The reason Christians worship Christ is because he is the Son of God. In one of his conflicts with the Jews, Jesus said to them, “I and the Father are one” (John 10:30). He did not say, “I and the Father are one person,” but “I and and the Father are one thing.” He meant, “I and the Father have one nature - the nature of God.” The Father is God and possesses all the qualities, powers, and prerogatives of God. The Son, also, is God and has all the qualities, powers, and pregrogratives of God. The Jews understood what Jesus was claiming. They took his words as blasphemy and picked up stones to stone him to death.
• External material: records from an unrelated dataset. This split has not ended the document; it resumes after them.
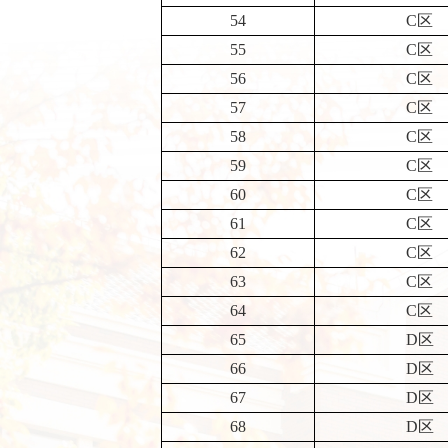
54
C区
55
C区
56
C区
57
C区
58
C区
59
C区
60
C区
61
C区
62
C区
63
C区
64
C区
65
D区
66
D区
67
D区
68
D区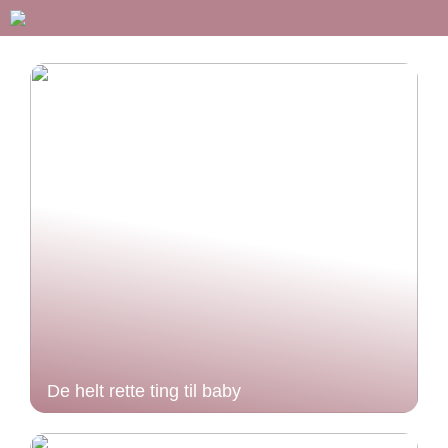
De helt rette ting til baby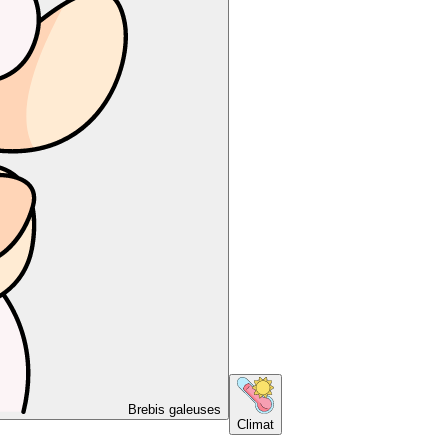
Brebis galeuses
Climat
When Jesus asked if they were stoning him for one of the many good works he had done, they responded, “It is not for a good work we are going to stone you but for blasphemy, since you being a man, make yourself God” (10:30).

When we confess that Jesus Christ is God’s only Son, we say with St. Paul that he is “our great God and Savior Jesus Christ” (Titus 2:13).

3. Our Lord

St. Paul wrote, “No one can say ‘Jesus is Lord’ except in the Holy Spirit.” It is likely that “Jesus is Lord” is an early Christian confession of faith.
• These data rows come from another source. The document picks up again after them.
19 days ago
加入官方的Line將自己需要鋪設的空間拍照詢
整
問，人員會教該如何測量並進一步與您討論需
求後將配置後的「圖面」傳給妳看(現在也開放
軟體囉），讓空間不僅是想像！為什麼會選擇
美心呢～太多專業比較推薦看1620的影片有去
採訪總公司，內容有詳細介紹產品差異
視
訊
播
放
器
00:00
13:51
What does it mean to call Jesus Lord?

If you read the Old Testament in English you cannot miss how often God is called Lord. The Hebrew word for Lord is “adonai”  means, of course, a master or ruler which could refer to a human ruler or to God.  God is Lord for he is the ruler of the universe and everything in it. He is the Lord of his people, and they are called to submit to him and obey him.

But that Hebrew word Adonai or Lord was used in another way also. The most personal and intimate word for God in the Old Testament was Yahweh or Jehovah. Yahweh and Jehovah are just two different pronunciations of the same letters. God himself proclaimed the meaning of his special name: “ ‘The Lord, the Lord, a God merciful and gracious, slow to anger, and abounding in steadfast love and faithfulness, keeping steadfast love for thousands, forgiving iniquity and transgression and sin, but who will by no means clear the guilty…’ “ (Exodus 34:6.7). This name was so special and holy that the Jewish people hesitated to say it. So, for instance, when a reader came to this special name instead of saying “Yahweh” he would say “Adonai.”

So the word “Lord” had two meanings. It could mean Ruler which could also refer to a human or it could mean Yahweh which referred only to the one true living God. When the writers of the New Testament called Jesus “Lord” they were deliberately giving him the most personal and holy name of God.

On the Day of Pentecost, when St. Peter preached to the Jewish crowd he said,  Let all the house of Israel therefore know for certain that God has made him both Lord and Christ, this Jesus whom you crucified.” God himself declared that Jesus is both God and Messiah. The Apostle Paul wrote of Jesus Christ, “God has highly exalted him and bestowed on him the name that is above every name,  so that at the name of Jesus every knee should bow, in heaven and on earth and under the earth,  and every tongue confess that Jesus Christ is Lord, to the glory of God the Father” (Philippians 2:9-11). Jesus has the name above all other names - Lord - and eventually all will confess that he is Lord.

He is our Lord, the Lord of the church. We acknowledge him as God the Son. He is our Savior and Lord. We willingly and happily bow the knee to him.

There is only one question. Is Jesus your Savior and Lord?